Unit 4: The Engineering Design Cycle
The goal of this unit will be to provide an overview of the engineering design cycle that will allow teachers to use authentic engineering problems in their classrooms, and to be able to adapt the methods to their particular age group and setting.
Context: This unit will follow introductory units focused on perceptions and misconceptions of engineers, academic motivation for inclusion of engineering in the K12 classroom, real world problem solving skills, and model-eliciting activities. The audience will be in-service K-12 teachers pursuing a Master’s Degree in STEM Education, but may also include pre-service teachers. The course will be delivered online through BlackBoard Collaborate, and supported by a course blog. Students will have some level of math and science proficiency, but it will be highly varied.
Learning Objective 1. Identify and understand the components of the engineering design cycle (EDC)
Learning Activities and Assessments:
- Students will learn about the EDC components by watching a narrated PowerPoint lecture on the EDC (content similar to https://www.teachengineering.org/engrdesignprocess.php
- Students will post reflections to the blog about the components of the EDC, comparing them to other processes (such as composing an essay, solving ethical problems, developing a hypothesis). Feedback will be provided by peers and instructors.
- Synchronous Collaborate session (2 hours): Tower of Straws. Background content on basic tower design will be provided by the instructor, followed by a hands-on tower building challenge. Students will use their tower building kits (previously mailed to each student) to construct a tower with an equation given (with “hidden’, mathematical criteria) to calculate their scores. Students will have 30 minutes to build their towers, and will document the towers by photographs.
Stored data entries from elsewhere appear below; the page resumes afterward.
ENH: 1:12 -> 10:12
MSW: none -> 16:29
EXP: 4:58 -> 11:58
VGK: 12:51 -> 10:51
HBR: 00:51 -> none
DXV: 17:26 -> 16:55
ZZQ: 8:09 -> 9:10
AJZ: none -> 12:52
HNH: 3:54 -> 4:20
At the end of the time, students will post pictures on their towers during the Collaborate session. Then, students will be instructed to load the towers with marbles, and document this by video. Towers should be loaded until failure, with students documenting the type of failure. Group discussion about implications of the scoring equation (which variables were most important in getting the highest score? How would their process change if they were trying to achieve the lowest score?). This demonstrates one technique for embedding arithmetic and algebra content (order of operations, fractions, exponents, formulas) into the activity.
- Students will post photos and videos of their towers to the blog, and will document their score, failure mode of the tower, and what they would do differently next time. Feedback provided by peers and instructor.
Learning Objective 2: Apply the engineering design cycle to create active learning opportunities in their classrooms that are age-appropriate, engaging, linked to content knowledge, and that address state and national standards
- Students will review available resources for K12 engineering curriculum (www.egfi-k12.org, www.teachengineering.org, etc.) , along with recent literature on a framework for evaluating engineering projects in the classroom (Guzey, S., Tank, K., Hui-Hui, W., Roehrig, G., & Moore, T. (2014). A High-Quality Professional Development for Teachers of Grades 3-6 for Implementing Engineering into Classrooms. School Science & Mathematics, 114(3), 139-149.)
- Students will identify two EDC activities that would be age and content-appropriate for their classrooms, describe each on the course blog, and reflect on: (a) how they would adapt the activities for their classrooms, (b) what challenges they would anticipate (are materials easy to come by? would the activities work in the timeframe they have available?), (c) what benefits they anticipate, and (d) what standards the activity would address. Students will receive feedback from peers and instructor.
- Students will choose one of the activities to implement in their classroom. Students will document the successes and challenges of their experience in a 10 minute presentation to be shared during a synchronous session.
- On the course blog, the teachers will reflect on their collective experience — outlining best practices for implementing future engineering projects in their classrooms.
Learning Objective 3: Understand the engineer’s role in society, and inspire a desire in students to use engineering to solve problems that matter to people.
- Students will review the Grand Challenges for Engineering website (www.engineeringchallenges.org) and selected link and videos related to engineering and society such as https://vimeo.com/32400188 and https://www.huffingtonpost.com/2012/07/16/esource-copper-wire-separator-e-waste_n_1671326.html
- Students will create a Thinglink using an image that depicts a problem or challenge facing society. Ideally, the problem will have a local connection and will be appealing to students in K12. The Thinglink image should have embedded video, text, website, and/or audio content that describes the problem, defines both the engineer’s and society’s role in developing and implementing a solution to the problem, and very clearly poses a specific engineering challenge.
- A synchronous Collaborate session (1 hour) will be held to facilitate discussion of this unit.